Could you retype the records word for word but without any pictures?

──────── DATA EXCERPTS

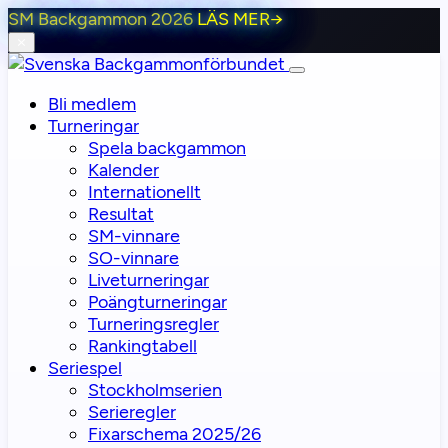
SM Backgammon 2026
LÄS MER
→
⨯
Bli medlem
Turneringar
Spela backgammon
Kalender
Internationellt
Resultat
SM-vinnare
SO-vinnare
Liveturneringar
Poängturneringar
Turneringsregler
Rankingtabell
Seriespel
Stockholmserien
Serieregler
Fixarschema 2025/26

────────────────

▶ _RESULT OF THIS EXERCISE_
SM Backgammon 2026
LÄS MER
→
⨯
Bli medlem
Turneringar
Spela backgammon
Kalender
Internationellt
Resultat
SM-vinnare
SO-vinnare
Liveturneringar
Poängturneringar
Turneringsregler
Rankingtabell
Seriespel
Stockholmserien
Serieregler
Fixarschema 2025/26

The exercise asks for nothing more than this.